Les objectifs d'apprentissage
- Décrire les implications et les facteurs de risque de la conscience pendant l'anesthésie
- Prévenir la prise de conscience pendant l'anesthésie
- Diagnostiquer et prendre en charge les patients qui ont été conscients pendant l'anesthésie
Définition & mécanismes
- Complication rare mais grave des soins anesthésiques
- Aussi appelé « conscience accidentelle pendant l'anesthésie générale » (AAGA)
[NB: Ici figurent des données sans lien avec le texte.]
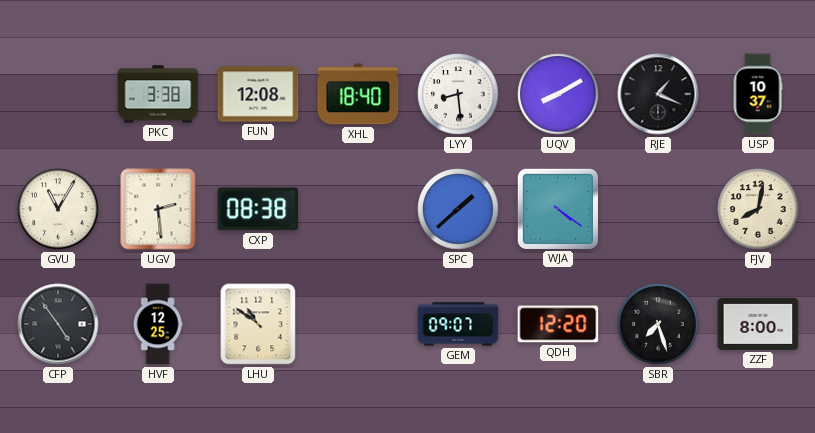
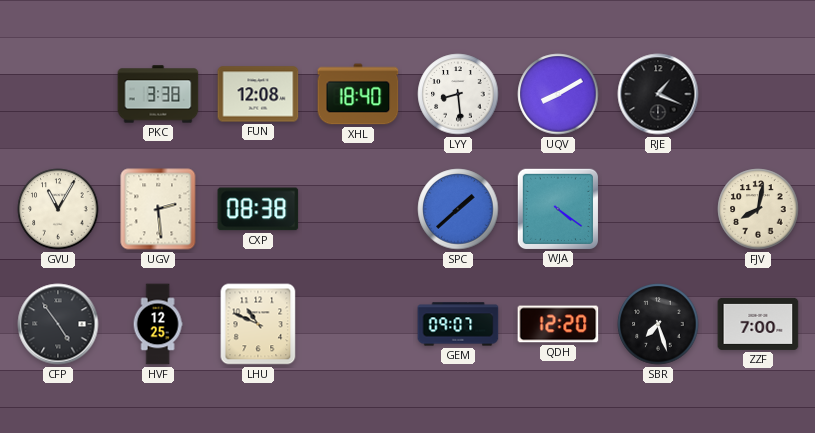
USP: 10:37 -> none
LHU: 10:51 -> 10:49
ZZF: 8:00 -> 7:00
- Se produit principalement pendant l'induction et l'émergence
- Peut aller d'une simple conscience auditive ou tactile à être complètement éveillé avec paralysie et douleur
- Expérience traumatique avec des effets à long terme éventuellement graves (trouble de stress post-traumatique)
Les facteurs de risque
- Blocage neuromusculaire
- Sexe féminin
- Grossesse
- Patients cardiothoraciques
- Obésité
- Anesthésie intraveineuse totale
- Traumatologie et chirurgie d'urgence
- Utilisation de la kétamine, de l'étomidate et du thiopental
- Intubation difficile
- Histoire de l'AAG
- Usage chronique de drogues
- Manque de surveillance
Bilan psychologique et diagnostic
- Trouble de stress aigu (TSA) : survient peu de temps après l'événement traumatique (3 jours à 1 mois)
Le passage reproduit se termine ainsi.